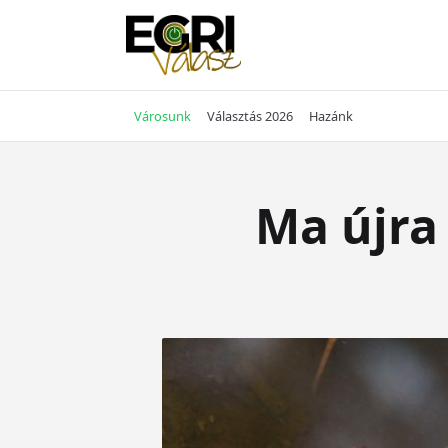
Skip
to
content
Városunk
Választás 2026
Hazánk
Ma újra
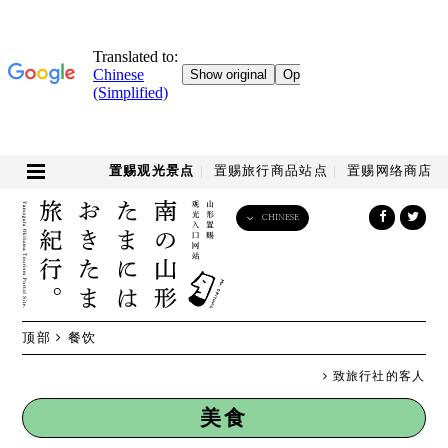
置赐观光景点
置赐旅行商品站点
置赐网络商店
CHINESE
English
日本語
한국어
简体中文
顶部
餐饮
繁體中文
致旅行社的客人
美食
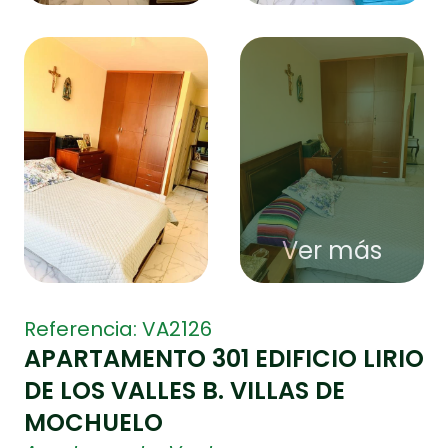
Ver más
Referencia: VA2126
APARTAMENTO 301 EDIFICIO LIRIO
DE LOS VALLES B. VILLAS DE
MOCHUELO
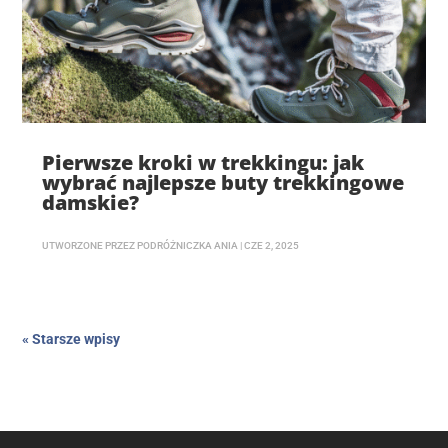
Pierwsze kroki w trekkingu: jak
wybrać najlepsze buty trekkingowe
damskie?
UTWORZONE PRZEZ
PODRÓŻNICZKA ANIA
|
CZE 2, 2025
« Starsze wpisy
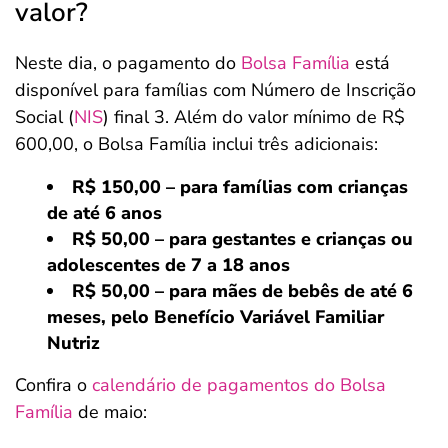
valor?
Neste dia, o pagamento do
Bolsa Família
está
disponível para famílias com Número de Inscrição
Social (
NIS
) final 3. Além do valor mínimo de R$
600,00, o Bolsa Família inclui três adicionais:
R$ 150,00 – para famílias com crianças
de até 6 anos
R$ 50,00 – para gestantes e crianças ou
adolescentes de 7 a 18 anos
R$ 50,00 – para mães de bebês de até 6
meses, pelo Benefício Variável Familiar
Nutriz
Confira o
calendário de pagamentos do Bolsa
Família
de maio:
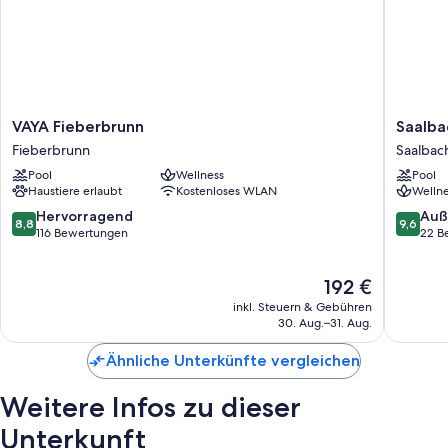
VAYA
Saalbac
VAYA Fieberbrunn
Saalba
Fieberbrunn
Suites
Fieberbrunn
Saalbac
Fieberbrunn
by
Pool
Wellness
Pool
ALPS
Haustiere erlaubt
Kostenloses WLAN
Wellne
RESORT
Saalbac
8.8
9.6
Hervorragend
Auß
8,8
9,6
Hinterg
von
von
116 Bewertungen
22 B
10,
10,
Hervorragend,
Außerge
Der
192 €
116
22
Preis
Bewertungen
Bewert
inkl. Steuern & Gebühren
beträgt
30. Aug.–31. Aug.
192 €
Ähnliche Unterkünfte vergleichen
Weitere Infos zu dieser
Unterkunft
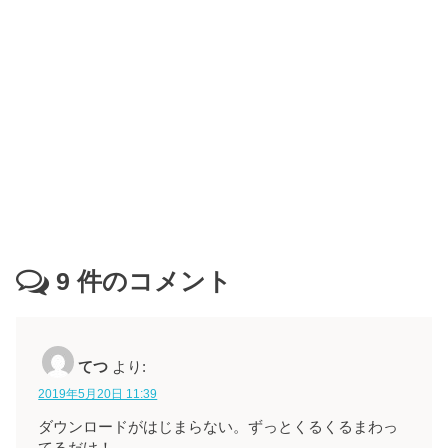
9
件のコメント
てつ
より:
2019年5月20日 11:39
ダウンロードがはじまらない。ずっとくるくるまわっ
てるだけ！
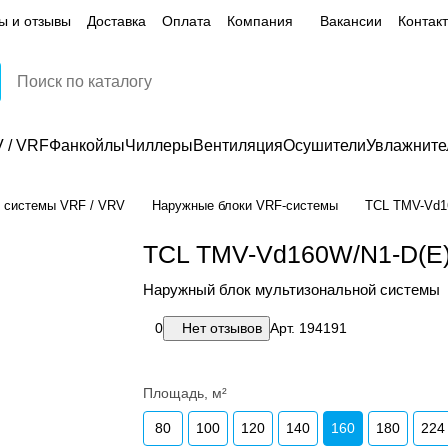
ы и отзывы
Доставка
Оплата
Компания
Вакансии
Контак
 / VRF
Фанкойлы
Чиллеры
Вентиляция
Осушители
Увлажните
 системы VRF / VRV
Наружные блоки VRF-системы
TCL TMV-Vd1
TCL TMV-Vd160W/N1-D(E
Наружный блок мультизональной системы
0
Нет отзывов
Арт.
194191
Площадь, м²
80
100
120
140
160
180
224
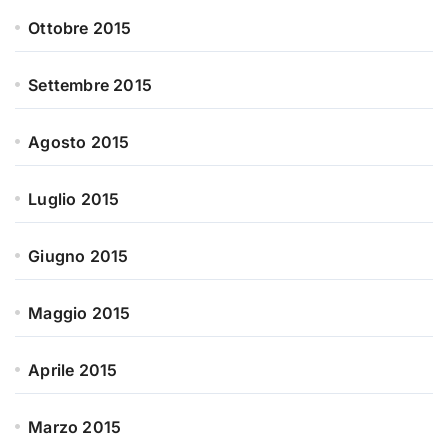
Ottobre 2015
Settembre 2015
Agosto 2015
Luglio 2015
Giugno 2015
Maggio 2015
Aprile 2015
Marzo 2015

━━━━━━

◆ BRIEF ◆
Where a picture appears, omit it; otherwise reproduce each line above from the first to the one with "Giugno 2015", inclusive.

◆ SOLUTION TO THE PROBLEM ◆
Skip
to
content
Városunk
Választás 2026
Hazánk
Ma újra
置赐观光景点
置赐旅行商品站点
置赐网络商店
CHINESE
English
日本語
한국어
简体中文
顶部
餐饮
繁體中文
致旅行社的客人
美食
Ver más
Referencia: VA2126
APARTAMENTO 301 EDIFICIO LIRIO
DE LOS VALLES B. VILLAS DE
MOCHUELO
Pierwsze kroki w trekkingu: jak
wybrać najlepsze buty trekkingowe
damskie?
UTWORZONE PRZEZ
PODRÓŻNICZKA ANIA
|
CZE 2, 2025
« Starsze wpisy
valor?
Neste dia, o pagamento do
Bolsa Família
está
disponível para famílias com Número de Inscrição
Social (
NIS
) final 3. Além do valor mínimo de R$
600,00, o Bolsa Família inclui três adicionais:
R$ 150,00 – para famílias com crianças
de até 6 anos
R$ 50,00 – para gestantes e crianças ou
adolescentes de 7 a 18 anos
R$ 50,00 – para mães de bebês de até 6
meses, pelo Benefício Variável Familiar
Nutriz
Confira o
calendário de pagamentos do Bolsa
Família
de maio:
VAYA
Saalbac
VAYA Fieberbrunn
Saalba
Fieberbrunn
Suites
Fieberbrunn
Saalbac
Fieberbrunn
by
Pool
Wellness
Pool
ALPS
Haustiere erlaubt
Kostenloses WLAN
Wellne
RESORT
Saalbac
8.8
9.6
Hervorragend
Auß
8,8
9,6
Hinterg
von
von
116 Bewertungen
22 B
10,
10,
Hervorragend,
Außerge
Der
192 €
116
22
Preis
Bewertungen
Bewert
inkl. Steuern & Gebühren
beträgt
30. Aug.–31. Aug.
192 €
Ähnliche Unterkünfte vergleichen
Weitere Infos zu dieser
Unterkunft
9
件のコメント
てつ
より:
2019年5月20日 11:39
ダウンロードがはじまらない。ずっとくるくるまわっ
てるだけ！
ы и отзывы
Доставка
Оплата
Компания
Вакансии
Контак
 / VRF
Фанкойлы
Чиллеры
Вентиляция
Осушители
Увлажните
 системы VRF / VRV
Наружные блоки VRF-системы
TCL TMV-Vd1
TCL TMV-Vd160W/N1-D(E
Наружный блок мультизональной системы
0
Нет отзывов
Арт.
194191
Площадь, м²
80
100
120
140
160
180
224
Ottobre 2015
Settembre 2015
Agosto 2015
Luglio 2015
Giugno 2015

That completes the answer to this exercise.